Trevor Toczydlowski

People Need Local News — But It May be on Its Last Legs

While what happens in rural Texas or Georgia might not matter at the national level, it matters immensely to the people who live in these small towns and communities. The local news the receive from their television stations or newspapers is their only opportunities to get the news most relevant to them.

Unfortunately the slowing of the newspaper industry hurts small towns like these the most. Big cities like New York, Chicago, and Los Angeles will always have dedicated news coverage because of the sheer amount of news that takes place in cities that size.

That means that people who need their news the most are at the biggest risk of losing it as the news industry slows and transitions.

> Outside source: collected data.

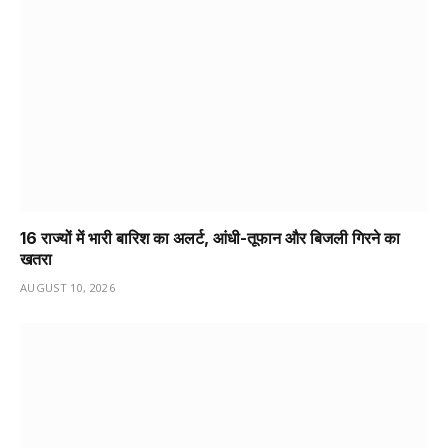
16 राज्यों में भारी बारिश का अलर्ट, आंधी-तूफान और बिजली गिरने का
खतरा
AUGUST 10, 2026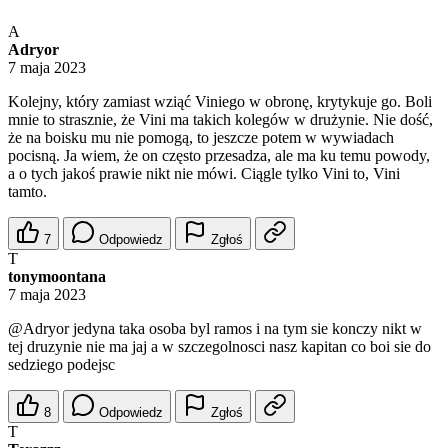
A
Adryor
7 maja 2023
Kolejny, który zamiast wziąć Viniego w obronę, krytykuje go. Boli
mnie to strasznie, że Vini ma takich kolegów w drużynie. Nie dość,
że na boisku mu nie pomogą, to jeszcze potem w wywiadach
pocisną. Ja wiem, że on często przesadza, ale ma ku temu powody,
a o tych jakoś prawie nikt nie mówi. Ciągle tylko Vini to, Vini
tamto.
7
Odpowiedz
Zgłoś
T
tonymoontana
7 maja 2023
@Adryor
jedyna taka osoba byl ramos i na tym sie konczy nikt w
tej druzynie nie ma jaj a w szczegolnosci nasz kapitan co boi sie do
sedziego podejsc
8
Odpowiedz
Zgłoś
T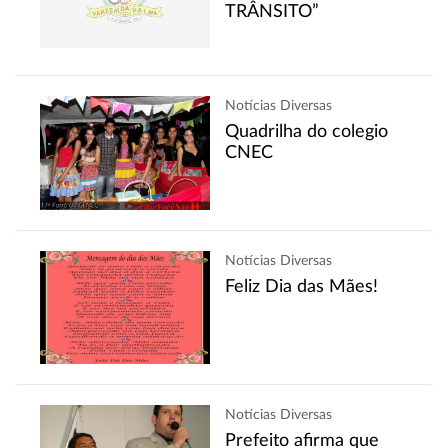
TRÂNSITO”
Notícias Diversas
Quadrilha do colegio
CNEC
Notícias Diversas
Feliz Dia das Mães!
Notícias Diversas
Prefeito afirma que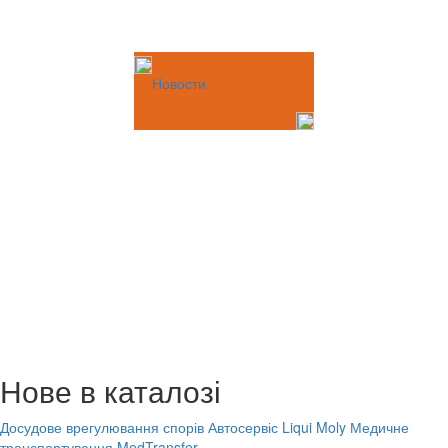
Новости
Нове в каталозі
Досудове врегулювання спорів
Автосервіс Liqui Moly
Медичне
транспортування MedTransfer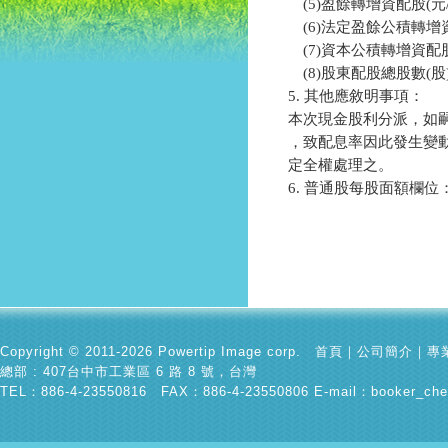
　(5)盈餘轉增資配股(元/
　(6)法定盈餘公積轉增資
　(7)資本公積轉增資配股(
　(8)股東配股總股數(股)
5. 其他應敘明事項：

本次現金股利分派，如
，致配息率因此發生變
定全權處理之。

6. 普通股每股面額欄位：
Copyright © 2011-2026 Powertip Image corp.
首頁
｜
公司簡介
｜
專
總部 : 407台中市工業區 6 路 8 號，台灣
TEL：886-4-23550816 FAX：886-4-23550806 E-mail：
booker_che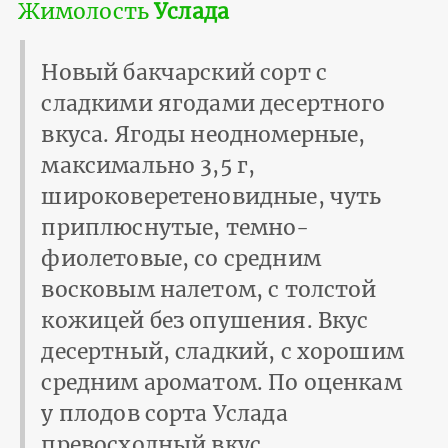
Жимолость
Услада
Новый бакчарский сорт с
сладкими ягодами десертного
вкуса. Ягоды неодномерные,
максимально 3,5 г,
широковеретеновидные, чуть
приплюснутые, темно-
фиолетовые, со средним
восковым налетом, с толстой
кожицей без опушения. Вкус
десертный, сладкий, с хорошим
средним ароматом. По оценкам
у плодов сорта Услада
превосходный вкус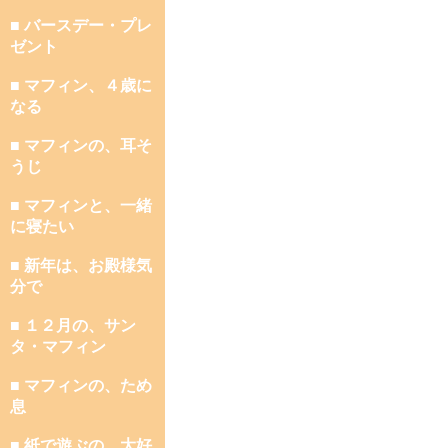
■ バースデー・プレ
ゼント
■ マフィン、４歳に
なる
■ マフィンの、耳そ
うじ
■ マフィンと、一緒
に寝たい
■ 新年は、お殿様気
分で
■ １２月の、サン
タ・マフィン
■ マフィンの、ため
息
■ 紙で遊ぶの、大好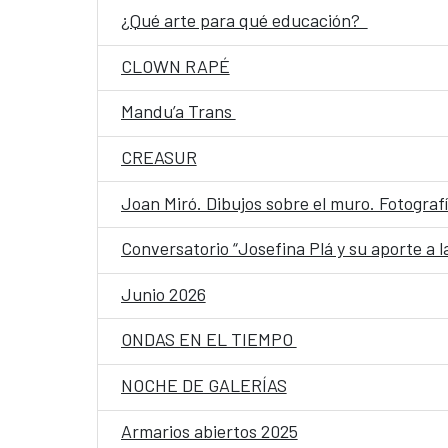
¿Qué arte para qué educación?
CLOWN RAPÉ
Mandu’a Trans
CREASUR
Joan Miró. Dibujos sobre el muro. Fotograf
Conversatorio “Josefina Plá y su aporte a l
Junio 2026
ONDAS EN EL TIEMPO
NOCHE DE GALERÍAS
Armarios abiertos 2025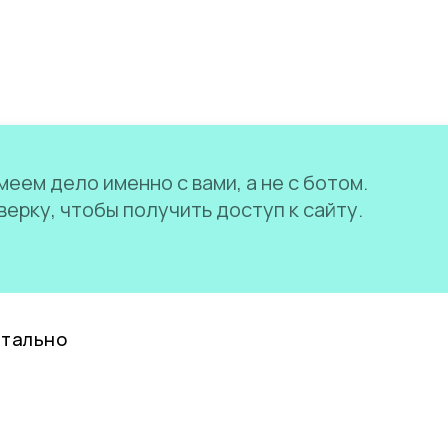
еем дело именно с вами, а не с ботом.
ерку, чтобы получить доступ к сайту.
нтально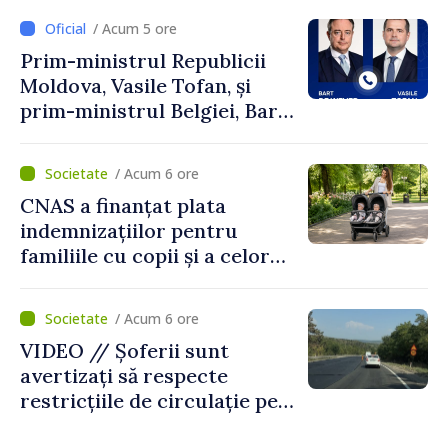
/ Acum 5 ore
Prim-ministrul Republicii
Moldova, Vasile Tofan, și
prim-ministrul Belgiei, Bart
De Wever, au discutat
despre parcursul european
/ Acum 6 ore
al Republicii Moldova.
CNAS a finanțat plata
indemnizațiilor pentru
familiile cu copii și a celor
pentru incapacitate
temporară de muncă
/ Acum 6 ore
VIDEO // Șoferii sunt
avertizați să respecte
restricțiile de circulație pe
drumul R3, unde se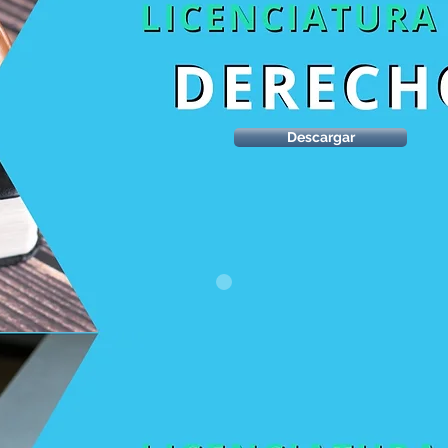
Descargar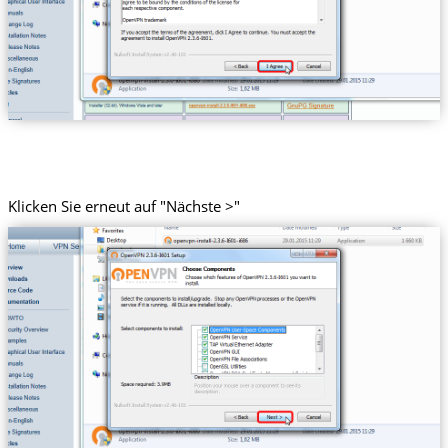
Klicken Sie erneut auf "Nächste >"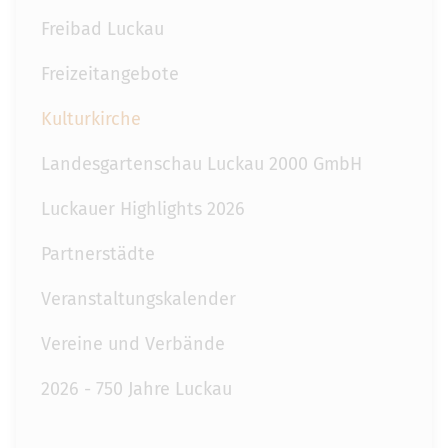
Freibad Luckau
Freizeitangebote
Kulturkirche
Landesgartenschau Luckau 2000 GmbH
Luckauer Highlights 2026
Partnerstädte
Veranstaltungskalender
Vereine und Verbände
2026 - 750 Jahre Luckau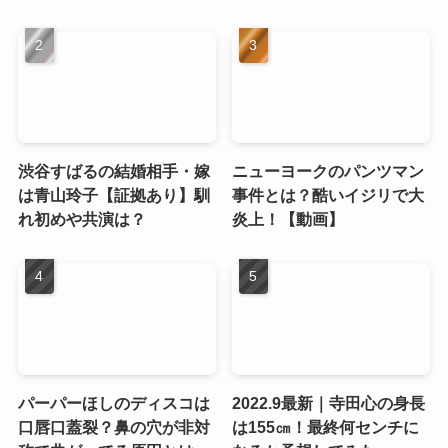
渋谷すばるの結婚相手・嫁
ニューヨークのパンツマン
は青山玲子【証拠あり】馴
事件とは？酷いイジリで大
れ初めや共演は？
炎上！【動画】
パーパーほしのディスコは
2022.9最新｜寺田心の身長
口唇口蓋裂？鼻の穴が非対
は155㎝！最終何センチに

When Gannett purchased many of the small newspaper outlets, it was with the intention of keeping them afloat. Now, even with the financial support than Gannett can provide, these small newsrooms are getting even smaller and the crucial news they provide is becoming less reliable.

While alt-weeklies can fill this void to an extent, they often don’t have the same type of hard news that daily papers have. With the cuts coming to these already depleted newsrooms, the time and effort that is needed for hard news and investigative journalism simply isn’t there.

The slowing of the newspaper industry isn’t a new phenomenon, but the recent cuts to digital-native outlets like Buzzfeed and the Huffington Post did come as a surprise. Many of my peers hoped to get into these industries as they appeared to be more stable than traditional news outlets. While these cuts may be an aberration, it still gives pause to those getting ready to enter the industry.

One relative positive about the cuts that are happening is that many of the journalists being laid off are those with lots of experience and thus requiring a higher salary. Many of the spots that are left empty are being filled with entry-level journalists who can be paid less and be groomed into what the paper wants and needs.

Although I don’t think that the world of journalism is dying, it is certainly slowing down. What it may look like in the future can’t be determined now, but there will still be jobs for those that want to do hard journalism and more specifically do it well.

3 thoughts on “People Need Local News — But It May be on Its Last Legs

  1. Trevor —

    I think you raise a very valid point in that “news deserts” are popping up at an alarming rate because of the continued struggles of networks like Gannet and such, though I think these deserts are only temporary until localized digital-first media enterprises take a strong hold in the industry.

    According to New York Times reporter Daniel Victor, the Times’ overall digital advertising revenue recently surpassed print advertising revenue for the first time. Given that the Times sets trends and the industry follows, I think we’re only a few years off until the trend of growing digital ad profits becomes standard. Though it may be too late for some legacy publications, a strong demand for localized coverage will push for the creation of online news organizations to fill that need.

    Liked by 2 people

  2. I definitely agree that its not just that the loss of local news is disheartening, but its that local news plays an integral part in the small communities that rely on it – and losing their local news sources could mean losing coverage of their community for good. I agree that, while physical newspapers may not be able to survive, there is an opening in the market for someone to make local news convenient and accessible in a way that it becomes an everyday part of our news-consuming habits.
    Going off of last week and our talking about innovation, I think this is definitely a time when the market is searching for something to meet its needs. It’s not that people have no interest in their local news, its that the accessibility just isn’t there, and the funding isn’t there to fix that. I think this would be a good time to come up with the next big thing for media to compile all those sources that everyone wants to read and make it easy. Local news is extremely important, no matter how small the community. Losing it would mean losing a big part of our watchdog status and allow things to slip through the cracks unnoticed.

    Liked by 2 people

  3. Your idea is good, I never noticed that small town need newspaper more than the big city. Residents of small towns receive less fresh information than large cities. Although people have the Internet, some fashion clothes, explosive news, these are the characteristics of big cities. For example, Lansing, this is a simple town, people only around MSU for life, people receive news much slower than big cities. This also reflects the difficult environment of newspapers in small towns.